Ratingen Wie Hella von Sinnen Märchen verzaubert

Ratingen · Begeisterte Ratinger spenden im Stadttheater viel Applaus für Geschichten aus dem Buch - und Geschichten aus dem Leben.

 Hella von Sinnen verlieh zwei Stunden lang Hans Christian Andersens Märchen auf eigenwillige Art Flügel.

Hella von Sinnen verlieh zwei Stunden lang Hans Christian Andersens Märchen auf eigenwillige Art Flügel.

Foto: Achim Blazy

"Voices" hieß das Festival der Stimmen. Und davon hat Hella von Sinnen eine Menge. Um es richtig zu verstehen: Sie kann ganz schön laut kreischen und hat dann viel Stimme. Sie kann aber auch ganz leise sprechen und hat auch dann viel Stimme, nämlich viel-sagende. Und damit erfreute sie nun ein äußerst zugetanes Publikum, das sich im Ratinger Stadttheater zu einem ordentlich gefüllten Parkett zusammengefunden hatte.

Sie verlieh zwei Stunden lang Hans Christian Andersens Märchen Flügel und machte den Zuhörern sehr wohl klar, dass der Tatort nicht allein im deutschen Fernsehen zu Hause ist, sondern in manch einer eher verzauberten Geschichte des dänischen Schriftstellers.

Doch bevor man sich in die filigrane Welt der alltäglichen Versponnenheit fallenlassen konnte, galt es erst einmal, sich Frau von Sinnen zu nähern: Ja, sie trug die gelb-weißen Haare wie einen geharkten Kiesweg auf dem Haupt, sie war mit einem Overall wie ein Lübecker Hütchen umhüllt, golden mit Kronen und Herzen bedruckt, beflittert und zudem auch noch mit allerlei Strass behängt. Aber - was will Frau machen, wenn die Erwartungshaltung der fernsehenden Zuschauer groß ist und die Bühne so verdammt dezent dunkel? Sie machte ziemlich zu Beginn den Feuerwehrleuten in den Kulissen klar, dass deren munteres Plaudern auf der Bühne stört. Unmissverständlich tat sie das, nahezu charmant. Wenig später musste sie einen ähnlichen Spruch herumspazierenden Männern widmen. Das war auch witzig.

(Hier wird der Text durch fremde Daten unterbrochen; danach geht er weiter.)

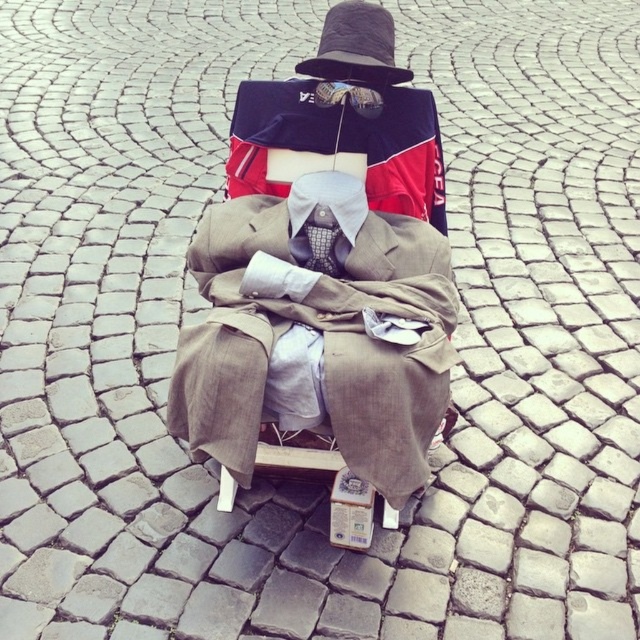 Question: Which point is closer to the camera taking this photo?

Choices:
 (A) (346, 420)
 (B) (355, 6)

Answer: (A)

Question: Which of the following is the farthest from the observer?

Choices:
 (A) (324, 205)
 (B) (228, 170)
 (C) (349, 49)
 (D) (241, 440)

Answer: (B)

Question: From the image, what is the correct spatial relationship of black felt hat at upper center in relation to silky black tie at center?

Choices:
 (A) below
 (B) above

Answer: (B)

Question: In this image, where is light brown fabric suit at center located relative to red and black jersey at center?

Choices:
 (A) right
 (B) left

Answer: (B)

Question: Which of the following is the farthest from the observer?

Choices:
 (A) (387, 144)
 (B) (348, 17)

Answer: (A)

Question: Can you confirm if red and black jersey at center is positioned to the right of black felt hat at upper center?

Choices:
 (A) no
 (B) yes

Answer: (A) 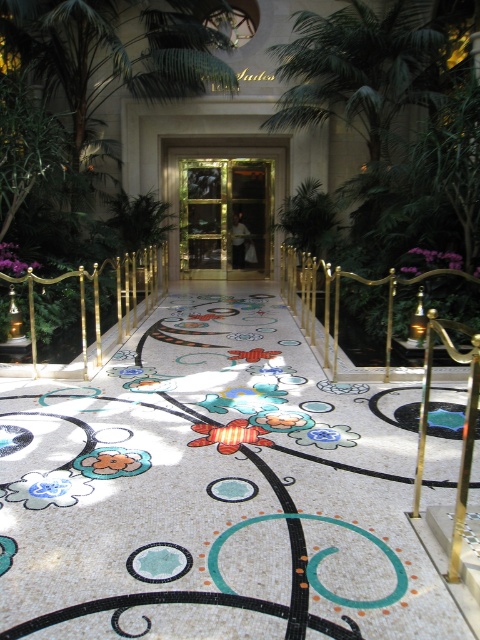 Who is more distant from viewer, (24, 420) or (311, 268)?

Point (311, 268)

Is white mosaic floor at center to the left of gold polished metal railing at center from the viewer's perspective?

Correct, you'll find white mosaic floor at center to the left of gold polished metal railing at center.

Does point (217, 451) come farther from viewer compared to point (301, 321)?

No.

At what (x,y) coordinates should I click in order to perform the action: click on white mosaic floor at center. Please return your answer as a coordinate pair (x, y). Image resolution: width=480 pixels, height=640 pixels. Looking at the image, I should click on (213, 492).

Who is lower down, gold/glass door at center or green leafy plant at center?

green leafy plant at center

Does gold/glass door at center come in front of green leafy plant at center?

No.

Is point (188, 192) closer to camera compared to point (336, 221)?

No, it is not.

This screenshot has width=480, height=640. Identify the location of gold/glass door at center. (225, 218).

Who is taller, gold polished metal railing at center or gold polished metal rail at center?

With more height is gold polished metal rail at center.

Between gold polished metal railing at center and gold polished metal rail at center, which one appears on the left side from the viewer's perspective?

gold polished metal rail at center is more to the left.

I want to click on gold polished metal railing at center, so click(x=335, y=301). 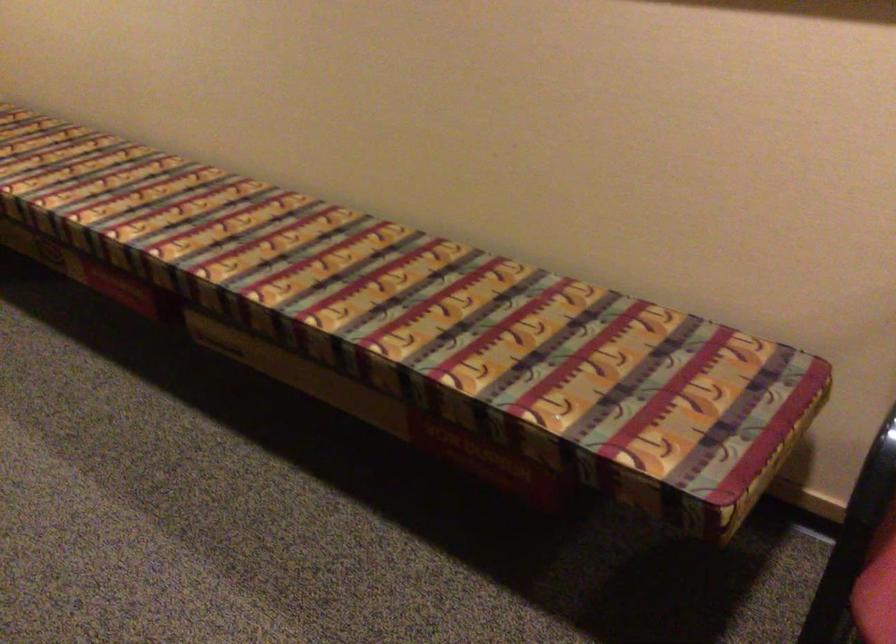 Find where to sit the patterned bench surface. Please return your answer as a coordinate pair (x, y).

(426, 315) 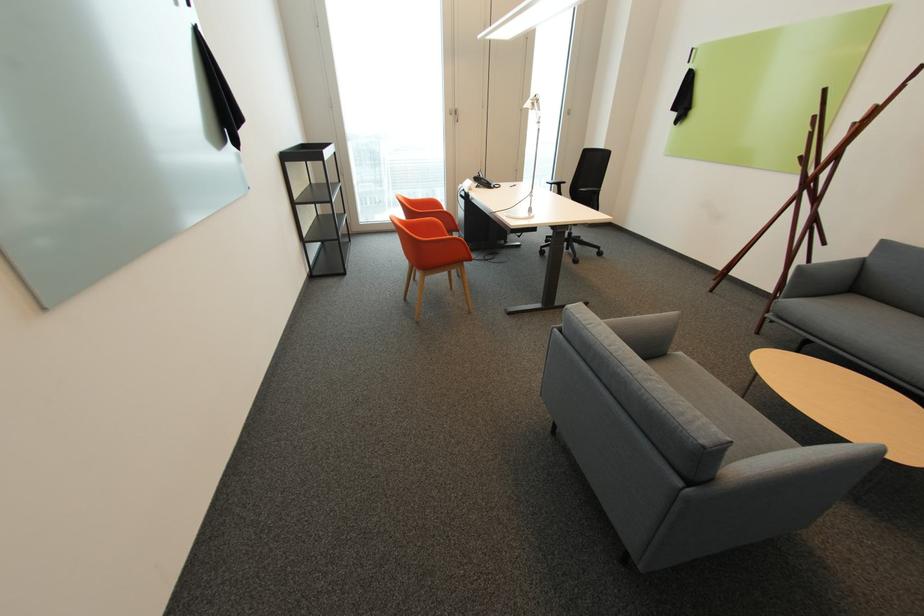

Und dann die Märchen - ganze Welten taten sich auf - und es waren nach der "Prinzessin auf der Erbse" nicht etwa die Geschichten aus der Andersenschen Hitparade, sondern eher unbekannte Geschichten. "Die Teekanne" mit ihrem tragischen Schicksal, "Die Stopfnadel", die sich bis in den Rinnstein ihre Hochachtung vor sich selber erhält. Es ging um Rosenstöcke und Tautropfen, unbenannte Blattläuse und Schnecken.

Nun setzt sich eine Hella von Sonnen nicht zwei Stunden, unterbrochen von einer Pause, hinter einen liebevoll umhüllten Tisch und trägt unablässig Märchen aus dem Buch vor. Die Frau hat schließlich - ist sie inzwischen auch schon inmitten der Fünfziger angekommen - selber einiges an Märchenstoff erlebt. Und das erzählt sie wirklich kurzweilig. Da ist es ganz gleichgültig, ob die Wohnung mit Cornelia Scheel, die ihnen über einem Supermarkt ein unterhaltsames Dasein mit traurigen Einsprengseln garantiert hat - ob es diese Wohnung nun gibt oder nicht.

Die Ratinger quietschten jedenfalls begeistert. Und sie spendeten bei den Märchen aus dem Buch genau wie bei denen aus dem Leben unablässig Szenenapplaus. Womit man im Stadttheater auch nicht immer um sich wirft.

Ob es nun um die ausgetauschte Melone ging, den traumlosen Schlaf in einem sächsischen Überwachungshotel oder darum, wie andere Menschen sie beschreiben - die Kurzweil regierte. Fast unmerklich streute sie so viel über den nicht hübschen Märchenschreiber Andersen ein, über seine Reisen, seine Lieben, dass man schon schlauer nach Hause ging als erwartet.